The oily water on the river mirrored the red sky, sun sank on top of final Frisco peaks, no fish in that stream, no hermit in those mounts, just ourselves rheumy-eyed and hung-over like old bums on the riverbank, tired and wily.
Look at the Sunflower, he said, there was a dead gray shadow against the sky, big as a man, sitting dry on top of a pile of ancient sawdust—
—I rushed up enchanted—it was my first sunflower, memories of Blake—my visions—Harlem
and Hells of the Eastern rivers, bridges clanking Joes Greasy Sandwiches, dead baby carriages, black treadless tires forgotten and unretreaded, the poem of the riverbank, condoms & pots, steel knives, nothing stainless, only the dank muck and the razor-sharp artifacts passing into the past—
and the gray Sunflower poised against the sunset, crackly bleak and dusty with the smut and smog and smoke of olden locomotives in its eye—
corolla of bleary spikes pushed down and broken like a battered crown, seeds fallen out of its face, soon-to-be-toothless mouth of sunny air, sunrays obliterated on its hairy head like a dried wire spiderweb,
leaves stuck out like arms out of the stem, gestures from the sawdust root, broke pieces of plaster fallen out of the black twigs, a dead fly in its ear,
Unholy battered old thing you were, my sunflower O my soul, I loved you then!
The grime was no man’s grime but death and human locomotives,
all that dress of dust, that veil of darkened railroad skin, that smog of cheek, that eyelid of black mis’ry, that sooty hand or phallus or protuberance of artificial worse-than-dirt—industrial—modern—all that civilization spotting your crazy golden crown—
and those blear thoughts of death and dusty loveless eyes and ends and withered roots below, in the home-pile of sand and sawdust, rubber dollar bills, skin of machinery, the guts and innards of the weeping coughing car, the empty lonely tincans with their rusty tongues alack, what more could I name, the smoked ashes of some cock cigar, the ****s of wheelbarrows and the milky breasts of cars, wornout asses out of chairs & sphincters of dynamos—all these
entangled in your mummied roots—and you there standing before me in the sunset, all your glory in your form!
A perfect beauty of a sunflower! a perfect excellent lovely sunflower existence! a sweet natural eye to the new hip moon, woke up alive and excited grasping in the sunset shadow sunrise golden monthly breeze!
How many flies buzzed round you innocent of your grime, while you cursed the heavens of the railroad and your flower soul?

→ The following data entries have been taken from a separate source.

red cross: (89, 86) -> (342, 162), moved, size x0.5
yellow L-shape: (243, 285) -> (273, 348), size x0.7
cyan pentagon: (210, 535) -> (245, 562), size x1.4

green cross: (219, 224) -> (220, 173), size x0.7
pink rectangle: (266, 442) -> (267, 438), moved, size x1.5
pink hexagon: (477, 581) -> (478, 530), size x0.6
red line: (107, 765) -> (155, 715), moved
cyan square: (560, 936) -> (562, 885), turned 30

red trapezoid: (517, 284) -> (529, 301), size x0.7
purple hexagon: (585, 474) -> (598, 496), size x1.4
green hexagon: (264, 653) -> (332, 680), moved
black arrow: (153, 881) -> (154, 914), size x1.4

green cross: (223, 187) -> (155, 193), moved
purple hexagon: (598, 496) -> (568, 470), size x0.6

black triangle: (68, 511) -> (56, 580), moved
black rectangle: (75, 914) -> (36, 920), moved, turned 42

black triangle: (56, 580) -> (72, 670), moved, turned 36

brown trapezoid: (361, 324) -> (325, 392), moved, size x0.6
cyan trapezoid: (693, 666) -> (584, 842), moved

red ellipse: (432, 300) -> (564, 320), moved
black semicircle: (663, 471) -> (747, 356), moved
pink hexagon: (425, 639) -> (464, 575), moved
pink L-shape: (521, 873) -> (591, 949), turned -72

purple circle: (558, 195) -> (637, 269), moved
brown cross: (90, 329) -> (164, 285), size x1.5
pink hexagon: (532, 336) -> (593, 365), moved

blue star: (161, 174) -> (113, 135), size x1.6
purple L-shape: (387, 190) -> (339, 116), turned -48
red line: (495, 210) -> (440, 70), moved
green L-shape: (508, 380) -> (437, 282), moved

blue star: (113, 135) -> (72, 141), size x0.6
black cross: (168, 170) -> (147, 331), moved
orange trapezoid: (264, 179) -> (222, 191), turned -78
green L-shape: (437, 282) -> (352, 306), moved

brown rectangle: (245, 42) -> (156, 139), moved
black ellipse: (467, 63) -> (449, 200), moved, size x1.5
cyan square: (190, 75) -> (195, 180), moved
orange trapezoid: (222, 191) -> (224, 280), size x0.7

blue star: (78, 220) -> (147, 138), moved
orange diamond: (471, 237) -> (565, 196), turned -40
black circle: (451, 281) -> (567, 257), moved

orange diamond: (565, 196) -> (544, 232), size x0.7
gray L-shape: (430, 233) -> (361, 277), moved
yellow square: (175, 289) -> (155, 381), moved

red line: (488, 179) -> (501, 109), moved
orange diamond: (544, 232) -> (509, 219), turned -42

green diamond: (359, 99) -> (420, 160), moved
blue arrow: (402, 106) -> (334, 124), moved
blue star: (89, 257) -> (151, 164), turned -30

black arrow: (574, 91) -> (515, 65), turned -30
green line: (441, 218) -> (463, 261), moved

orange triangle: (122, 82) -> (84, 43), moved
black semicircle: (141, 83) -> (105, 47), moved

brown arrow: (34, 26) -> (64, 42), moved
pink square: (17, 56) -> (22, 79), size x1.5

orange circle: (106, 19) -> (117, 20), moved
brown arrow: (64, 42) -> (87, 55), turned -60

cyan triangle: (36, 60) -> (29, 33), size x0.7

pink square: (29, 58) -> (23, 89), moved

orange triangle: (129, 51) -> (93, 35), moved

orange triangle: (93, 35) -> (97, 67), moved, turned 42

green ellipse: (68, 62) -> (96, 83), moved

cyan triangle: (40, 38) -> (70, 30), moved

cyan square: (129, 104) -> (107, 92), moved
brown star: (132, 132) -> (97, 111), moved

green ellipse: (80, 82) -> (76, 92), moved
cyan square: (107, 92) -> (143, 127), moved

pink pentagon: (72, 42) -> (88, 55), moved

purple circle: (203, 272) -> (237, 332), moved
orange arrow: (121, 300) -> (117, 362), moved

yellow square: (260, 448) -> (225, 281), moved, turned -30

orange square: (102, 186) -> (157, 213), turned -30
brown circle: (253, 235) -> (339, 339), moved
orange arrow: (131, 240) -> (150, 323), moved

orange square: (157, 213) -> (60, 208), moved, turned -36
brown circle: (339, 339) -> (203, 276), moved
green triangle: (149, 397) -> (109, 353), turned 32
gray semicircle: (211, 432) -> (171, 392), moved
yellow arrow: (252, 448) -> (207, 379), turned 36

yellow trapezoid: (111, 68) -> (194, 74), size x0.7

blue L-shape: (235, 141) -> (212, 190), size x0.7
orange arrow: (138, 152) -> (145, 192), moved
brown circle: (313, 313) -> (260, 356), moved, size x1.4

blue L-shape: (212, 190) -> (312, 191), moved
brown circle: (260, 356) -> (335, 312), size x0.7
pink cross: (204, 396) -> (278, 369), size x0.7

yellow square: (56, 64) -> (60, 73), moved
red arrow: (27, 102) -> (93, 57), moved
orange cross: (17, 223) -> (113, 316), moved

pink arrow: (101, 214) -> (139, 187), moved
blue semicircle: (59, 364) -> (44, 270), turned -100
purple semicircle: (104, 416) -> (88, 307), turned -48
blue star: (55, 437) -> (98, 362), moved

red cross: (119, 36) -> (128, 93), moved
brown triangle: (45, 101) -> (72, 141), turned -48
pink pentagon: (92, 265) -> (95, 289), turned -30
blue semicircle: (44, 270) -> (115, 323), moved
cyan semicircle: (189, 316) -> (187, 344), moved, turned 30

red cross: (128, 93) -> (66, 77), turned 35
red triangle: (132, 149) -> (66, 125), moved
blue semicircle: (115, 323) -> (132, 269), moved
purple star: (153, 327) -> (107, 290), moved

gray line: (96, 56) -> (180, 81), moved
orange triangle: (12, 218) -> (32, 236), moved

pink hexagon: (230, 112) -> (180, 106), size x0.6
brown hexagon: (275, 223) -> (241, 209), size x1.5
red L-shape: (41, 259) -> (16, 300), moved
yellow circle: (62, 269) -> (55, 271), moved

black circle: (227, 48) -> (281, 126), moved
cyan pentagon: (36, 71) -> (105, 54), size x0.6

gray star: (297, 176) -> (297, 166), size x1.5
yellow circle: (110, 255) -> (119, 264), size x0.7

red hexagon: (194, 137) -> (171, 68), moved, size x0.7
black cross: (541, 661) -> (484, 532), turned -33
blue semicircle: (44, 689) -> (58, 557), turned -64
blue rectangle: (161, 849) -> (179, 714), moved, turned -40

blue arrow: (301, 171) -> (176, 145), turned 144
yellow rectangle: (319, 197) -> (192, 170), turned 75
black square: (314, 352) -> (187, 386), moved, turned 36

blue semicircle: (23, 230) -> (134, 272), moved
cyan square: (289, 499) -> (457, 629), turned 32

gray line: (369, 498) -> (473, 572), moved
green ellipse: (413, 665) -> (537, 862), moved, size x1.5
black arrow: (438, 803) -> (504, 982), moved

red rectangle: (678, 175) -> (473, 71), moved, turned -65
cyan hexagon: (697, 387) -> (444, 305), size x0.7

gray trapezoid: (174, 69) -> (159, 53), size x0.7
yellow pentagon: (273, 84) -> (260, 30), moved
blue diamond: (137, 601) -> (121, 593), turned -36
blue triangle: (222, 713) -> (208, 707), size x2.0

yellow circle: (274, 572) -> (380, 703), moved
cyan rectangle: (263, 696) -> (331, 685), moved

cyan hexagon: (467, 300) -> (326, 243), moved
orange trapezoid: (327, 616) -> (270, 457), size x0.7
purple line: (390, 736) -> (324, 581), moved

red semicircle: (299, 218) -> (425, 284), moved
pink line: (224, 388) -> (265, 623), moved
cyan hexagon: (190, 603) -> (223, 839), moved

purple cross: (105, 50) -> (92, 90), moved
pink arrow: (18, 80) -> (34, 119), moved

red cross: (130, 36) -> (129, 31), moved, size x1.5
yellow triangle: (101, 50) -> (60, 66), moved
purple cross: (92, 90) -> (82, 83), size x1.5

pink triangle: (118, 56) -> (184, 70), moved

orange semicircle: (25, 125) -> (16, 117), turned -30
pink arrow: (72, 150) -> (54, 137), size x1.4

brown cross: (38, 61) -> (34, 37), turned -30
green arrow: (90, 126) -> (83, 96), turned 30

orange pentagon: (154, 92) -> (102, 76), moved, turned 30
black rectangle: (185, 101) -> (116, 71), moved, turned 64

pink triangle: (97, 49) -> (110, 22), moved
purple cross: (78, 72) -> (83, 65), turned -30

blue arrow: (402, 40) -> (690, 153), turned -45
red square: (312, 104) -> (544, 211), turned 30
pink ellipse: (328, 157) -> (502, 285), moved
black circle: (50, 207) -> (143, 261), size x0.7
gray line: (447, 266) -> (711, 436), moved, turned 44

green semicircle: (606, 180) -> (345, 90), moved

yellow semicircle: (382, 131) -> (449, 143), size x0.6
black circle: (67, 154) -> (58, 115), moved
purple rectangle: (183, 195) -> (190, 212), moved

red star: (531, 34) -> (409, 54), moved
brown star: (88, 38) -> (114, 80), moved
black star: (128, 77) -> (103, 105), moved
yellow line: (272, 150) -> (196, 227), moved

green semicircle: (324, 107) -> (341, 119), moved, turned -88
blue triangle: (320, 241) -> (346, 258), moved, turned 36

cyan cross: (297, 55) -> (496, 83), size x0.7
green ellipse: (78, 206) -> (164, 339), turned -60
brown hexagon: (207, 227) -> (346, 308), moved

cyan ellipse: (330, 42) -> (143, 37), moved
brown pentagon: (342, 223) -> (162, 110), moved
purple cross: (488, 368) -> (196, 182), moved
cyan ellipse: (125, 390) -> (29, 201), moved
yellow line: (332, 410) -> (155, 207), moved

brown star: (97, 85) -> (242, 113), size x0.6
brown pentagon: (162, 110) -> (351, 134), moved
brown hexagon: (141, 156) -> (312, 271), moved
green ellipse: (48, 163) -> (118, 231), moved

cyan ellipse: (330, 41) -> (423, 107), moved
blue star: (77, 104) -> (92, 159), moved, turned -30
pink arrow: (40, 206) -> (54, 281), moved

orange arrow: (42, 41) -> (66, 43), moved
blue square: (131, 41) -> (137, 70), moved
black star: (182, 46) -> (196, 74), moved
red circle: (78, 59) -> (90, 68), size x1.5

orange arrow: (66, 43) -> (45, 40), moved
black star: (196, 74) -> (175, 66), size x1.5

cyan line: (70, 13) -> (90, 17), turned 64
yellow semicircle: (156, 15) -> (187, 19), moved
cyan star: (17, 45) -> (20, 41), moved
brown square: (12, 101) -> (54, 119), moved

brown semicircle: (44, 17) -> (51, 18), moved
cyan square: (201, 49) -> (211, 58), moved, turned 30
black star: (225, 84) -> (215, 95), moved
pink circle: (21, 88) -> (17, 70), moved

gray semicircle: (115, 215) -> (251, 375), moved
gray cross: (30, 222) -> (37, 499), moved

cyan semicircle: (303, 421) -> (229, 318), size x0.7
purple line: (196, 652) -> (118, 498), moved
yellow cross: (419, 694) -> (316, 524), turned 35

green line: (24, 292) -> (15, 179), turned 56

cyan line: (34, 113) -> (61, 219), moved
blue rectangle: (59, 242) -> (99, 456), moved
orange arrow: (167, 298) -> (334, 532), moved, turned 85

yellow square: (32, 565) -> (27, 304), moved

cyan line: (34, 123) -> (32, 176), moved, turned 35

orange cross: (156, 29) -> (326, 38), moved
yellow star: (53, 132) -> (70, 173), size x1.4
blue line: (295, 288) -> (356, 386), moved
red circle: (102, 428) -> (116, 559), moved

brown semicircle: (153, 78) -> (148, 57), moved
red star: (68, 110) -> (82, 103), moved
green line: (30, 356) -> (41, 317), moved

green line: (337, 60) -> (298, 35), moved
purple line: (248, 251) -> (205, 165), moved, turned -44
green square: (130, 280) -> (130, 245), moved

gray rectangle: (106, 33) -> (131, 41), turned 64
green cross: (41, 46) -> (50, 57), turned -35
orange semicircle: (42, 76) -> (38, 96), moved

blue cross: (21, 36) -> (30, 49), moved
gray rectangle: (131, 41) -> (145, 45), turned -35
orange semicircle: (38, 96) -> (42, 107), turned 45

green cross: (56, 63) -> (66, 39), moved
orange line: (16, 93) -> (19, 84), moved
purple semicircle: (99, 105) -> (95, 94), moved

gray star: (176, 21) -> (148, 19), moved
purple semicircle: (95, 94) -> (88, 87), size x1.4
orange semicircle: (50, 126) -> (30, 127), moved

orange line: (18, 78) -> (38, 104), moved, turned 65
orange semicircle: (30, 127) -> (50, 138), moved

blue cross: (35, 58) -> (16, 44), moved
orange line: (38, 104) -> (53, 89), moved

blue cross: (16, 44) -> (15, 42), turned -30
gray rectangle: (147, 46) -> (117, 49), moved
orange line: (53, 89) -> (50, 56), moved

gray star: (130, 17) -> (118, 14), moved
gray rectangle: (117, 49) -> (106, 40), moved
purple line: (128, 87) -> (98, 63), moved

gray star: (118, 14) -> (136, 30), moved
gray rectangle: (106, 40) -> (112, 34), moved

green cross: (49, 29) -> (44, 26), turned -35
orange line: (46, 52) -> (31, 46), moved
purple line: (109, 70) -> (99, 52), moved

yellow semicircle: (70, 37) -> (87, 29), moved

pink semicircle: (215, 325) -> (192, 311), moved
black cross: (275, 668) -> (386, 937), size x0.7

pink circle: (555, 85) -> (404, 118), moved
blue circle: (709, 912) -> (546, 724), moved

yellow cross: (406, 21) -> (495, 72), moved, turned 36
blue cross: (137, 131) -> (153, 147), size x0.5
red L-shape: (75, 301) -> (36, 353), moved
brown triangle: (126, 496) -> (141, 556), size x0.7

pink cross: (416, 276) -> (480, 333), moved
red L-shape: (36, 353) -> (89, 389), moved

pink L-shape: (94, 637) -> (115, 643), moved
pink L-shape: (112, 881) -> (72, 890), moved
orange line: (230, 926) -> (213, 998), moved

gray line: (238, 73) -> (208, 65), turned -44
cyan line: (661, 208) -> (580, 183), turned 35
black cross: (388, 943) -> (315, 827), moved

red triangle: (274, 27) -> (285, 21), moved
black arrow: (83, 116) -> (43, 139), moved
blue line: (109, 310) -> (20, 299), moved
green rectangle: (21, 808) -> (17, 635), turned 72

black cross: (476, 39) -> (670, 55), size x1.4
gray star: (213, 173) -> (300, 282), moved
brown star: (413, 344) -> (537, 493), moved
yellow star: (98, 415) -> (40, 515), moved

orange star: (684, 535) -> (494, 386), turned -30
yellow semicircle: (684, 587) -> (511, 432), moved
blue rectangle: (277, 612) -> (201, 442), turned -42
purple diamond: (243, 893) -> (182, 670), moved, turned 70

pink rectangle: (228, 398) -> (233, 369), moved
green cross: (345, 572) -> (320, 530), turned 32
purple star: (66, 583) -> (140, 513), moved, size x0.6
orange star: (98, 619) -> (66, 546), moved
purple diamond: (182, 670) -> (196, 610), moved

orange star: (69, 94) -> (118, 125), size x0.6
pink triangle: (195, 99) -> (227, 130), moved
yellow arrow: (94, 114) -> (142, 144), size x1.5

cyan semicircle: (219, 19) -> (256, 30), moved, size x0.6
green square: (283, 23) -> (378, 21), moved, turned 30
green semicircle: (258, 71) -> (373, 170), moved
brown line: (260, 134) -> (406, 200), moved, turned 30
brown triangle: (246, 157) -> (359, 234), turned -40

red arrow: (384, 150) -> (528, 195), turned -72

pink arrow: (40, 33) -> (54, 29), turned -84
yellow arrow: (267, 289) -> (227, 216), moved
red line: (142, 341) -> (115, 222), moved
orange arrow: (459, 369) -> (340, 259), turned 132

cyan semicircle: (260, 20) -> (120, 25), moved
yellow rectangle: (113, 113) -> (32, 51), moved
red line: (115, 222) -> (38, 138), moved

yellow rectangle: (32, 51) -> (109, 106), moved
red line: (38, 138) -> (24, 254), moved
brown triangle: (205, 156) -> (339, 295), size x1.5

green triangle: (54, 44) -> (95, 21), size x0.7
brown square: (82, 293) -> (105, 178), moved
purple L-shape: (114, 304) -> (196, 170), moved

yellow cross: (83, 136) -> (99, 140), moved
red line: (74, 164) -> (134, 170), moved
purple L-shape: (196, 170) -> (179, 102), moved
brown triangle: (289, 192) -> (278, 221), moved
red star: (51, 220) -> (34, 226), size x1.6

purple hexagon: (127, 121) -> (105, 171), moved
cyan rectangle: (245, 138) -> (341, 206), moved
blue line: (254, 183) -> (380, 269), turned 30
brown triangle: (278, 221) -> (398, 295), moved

Poor dead flower? when did you forget you were a flower? when did you look at your skin and decide you were an impotent dirty old locomotive? the ghost of a locomotive? the specter and shade of a once powerful mad American locomotive?
You were never no locomotive, Sunflower, you were a sunflower!
And you Locomotive, you are a locomotive, forget me not!
So I grabbed up the skeleton thick sunflower and stuck it at my side like a scepter,
and deliver my sermon to my soul, and Jack’s soul too, and anyone who’ll listen,
—We’re not our skin of grime, we’re not dread bleak dusty imageless locomotives, we’re golden sunflowers inside, blessed by our own seed & hairy naked accomplishment-bodies growing into mad black formal sunflowers in the sunset, spied on by our own eyes under the shadow of the mad locomotive riverbank sunset Frisco hilly tincan evening sitdown vision.